Most of your prosperity depends:
*in the short term, on zero-sum effects
*in the long term, on positive-sum effects
Think about a hairdresser. Today's income depends on whether today's customer enters their shop or their competitor's. But their quality of life mostly depends on society: how productive farmers are, how cheap building homes is, how safe the city is, etc.
After all, the median hairdresser of 2025 has a better quality of life than the hardest-working hairdresser of 1750, even though their job didn't change, because society around them did change.
The point is: positive-sum effects dwarf zero-sum ones over the long term. This is somewhat evident. What's less evident is that the same game can be played with zero-sum or positive-sum tactics.
But what determines if society will play a given game using zero-sum or positive-sum tactics? Plenty of factors and incentives matter, sure, but an underrated one is the belief of whether one's prosperity mostly depends on zero-sum or positive-sum effects.
If people believe life is mostly zero-sum, they’ll default to zero-sum tactics. If they believe in positive-sum, they’ll invest, cooperate, and innovate.
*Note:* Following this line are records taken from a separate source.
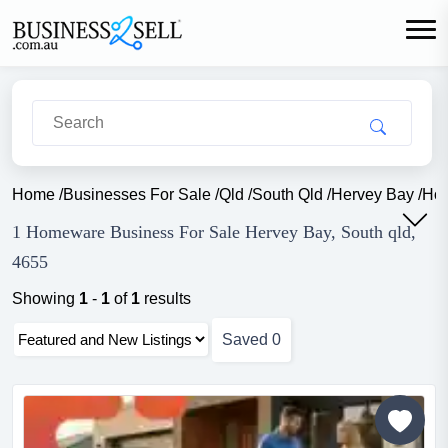
Home
/
Businesses For Sale
/
Qld
/
South Qld
/
Hervey Bay
/
Ho
1 Homeware Business For Sale Hervey Bay, South qld,
4655
Showing
1
-
1
of
1
results
Saved
0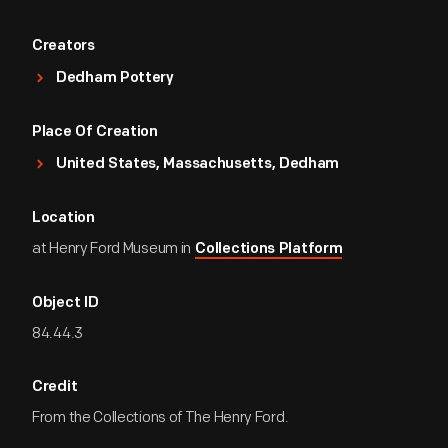
Creators
Dedham Pottery
Place Of Creation
United States, Massachusetts, Dedham
Location
at Henry Ford Museum in
Collections Platform
Object ID
84.44.3
Credit
From the Collections of The Henry Ford.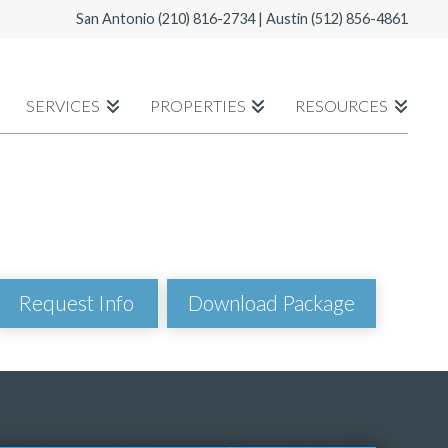
San Antonio
(210) 816-2734
| Austin
(512) 856-4861
SERVICES
PROPERTIES
RESOURCES
Download Package
Request Info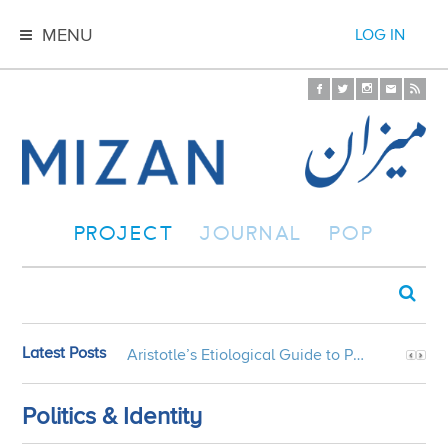
MENU
LOG IN
PROJECT
JOURNAL
POP
Latest Posts
Aristotle’s Etiological Guide to Persian Gardens
Politics & Identity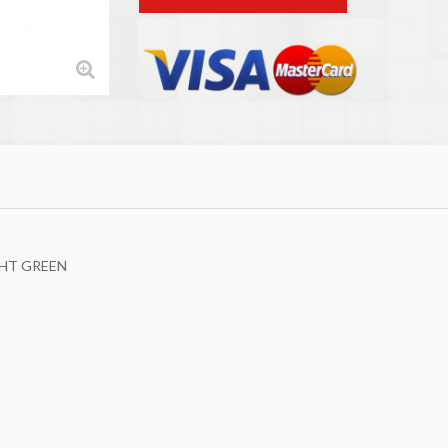
GHT GREEN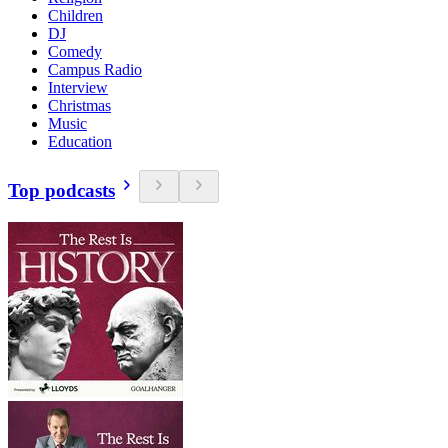
Children
DJ
Comedy
Campus Radio
Interview
Christmas
Music
Education
Top podcasts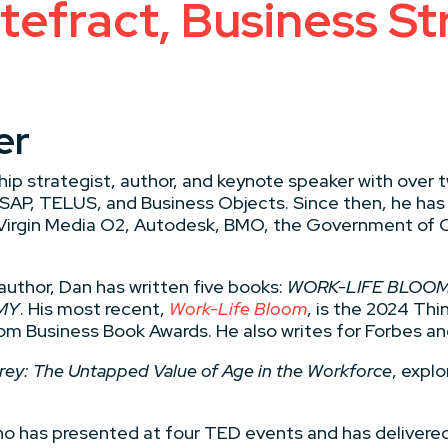
efract, Business St
er
ip strategist, author, and keynote speaker with over 
 SAP, TELUS, and Business Objects. Since then, he has
 Virgin Media O2, Autodesk, BMO, the Government of C
author, Dan has written five books:
WORK-LIFE BLOOM,
MY
. His most recent,
Work-Life Bloom
, is the 2024 T
om Business Book Awards. He also writes for Forbes an
Grey: The Untapped Value of Age in the Workforce
, expl
o has presented at four TED events and has delivered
And, perhaps most importantly, treat societal trust, societal infrastructure, and societal productive capacity as a common good, worth building and never worth consuming.
The tricky part is that, indeed, using zero-sum tactics generally gets you ahead in the short term, but if you want your quality of life to grow beyond a certain level, you cannot do without society predominantly using positive-sum tactics.
This is, I believe, the key point we should hammer. It's paramount that people understand that playing positive-sum games is not only the optimal choice from a prosocial perspective but also from a selfish one.